═══ Provided data ═══
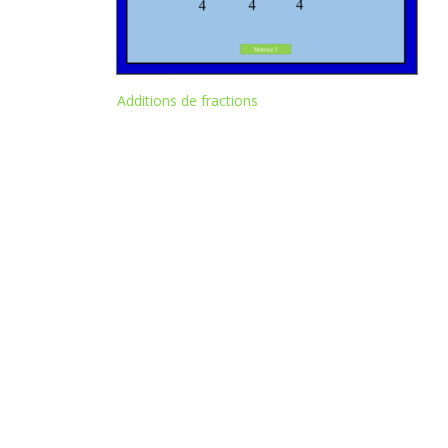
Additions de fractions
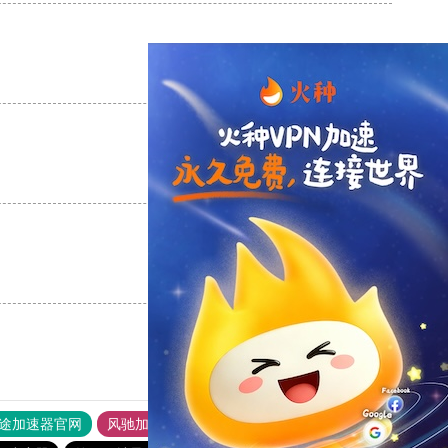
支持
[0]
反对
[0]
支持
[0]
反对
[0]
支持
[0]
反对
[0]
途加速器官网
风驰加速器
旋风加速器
═══
═══ Provided data ═══
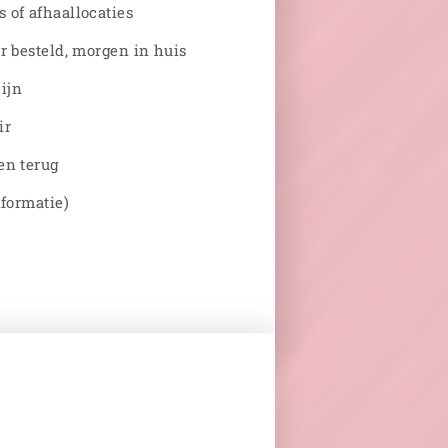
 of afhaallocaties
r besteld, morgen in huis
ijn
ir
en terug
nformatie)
═══
═══ Provided data ═══
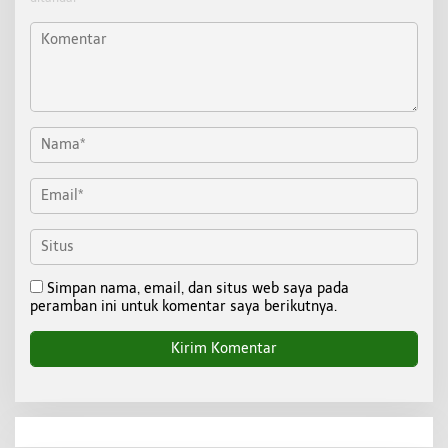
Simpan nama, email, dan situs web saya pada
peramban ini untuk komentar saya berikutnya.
═══
All lines above that hold the string "saya" should be copied.

Simpan nama, email, dan situs web saya pada
peramban ini untuk komentar saya berikutnya.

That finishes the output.